--- Entries provided Enclosed Below ---

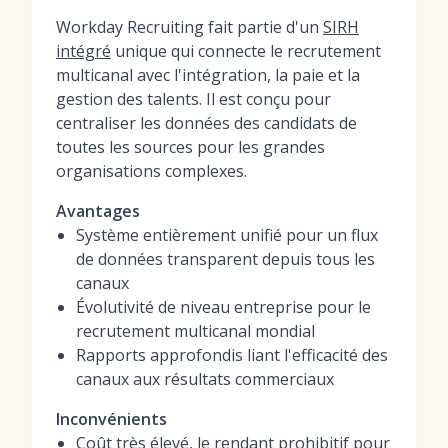
Workday Recruiting fait partie d'un
SIRH
intégré
unique qui connecte le recrutement
multicanal avec l'intégration, la paie et la
gestion des talents. Il est conçu pour
centraliser les données des candidats de
toutes les sources pour les grandes
organisations complexes.
Avantages
Système entièrement unifié pour un flux
de données transparent depuis tous les
canaux
Évolutivité de niveau entreprise pour le
recrutement multicanal mondial
Rapports approfondis liant l'efficacité des
canaux aux résultats commerciaux
Inconvénients
Coût très élevé, le rendant prohibitif pour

--- End of Enclosed Entries provided ---

What you are asked to do: In your answer, repeat all the entries exactly, but leave out the pictures.

Task output:
Workday Recruiting fait partie d'un
SIRH
intégré
unique qui connecte le recrutement
multicanal avec l'intégration, la paie et la
gestion des talents. Il est conçu pour
centraliser les données des candidats de
toutes les sources pour les grandes
organisations complexes.
Avantages
Système entièrement unifié pour un flux
de données transparent depuis tous les
canaux
Évolutivité de niveau entreprise pour le
recrutement multicanal mondial
Rapports approfondis liant l'efficacité des
canaux aux résultats commerciaux
Inconvénients
Coût très élevé, le rendant prohibitif pour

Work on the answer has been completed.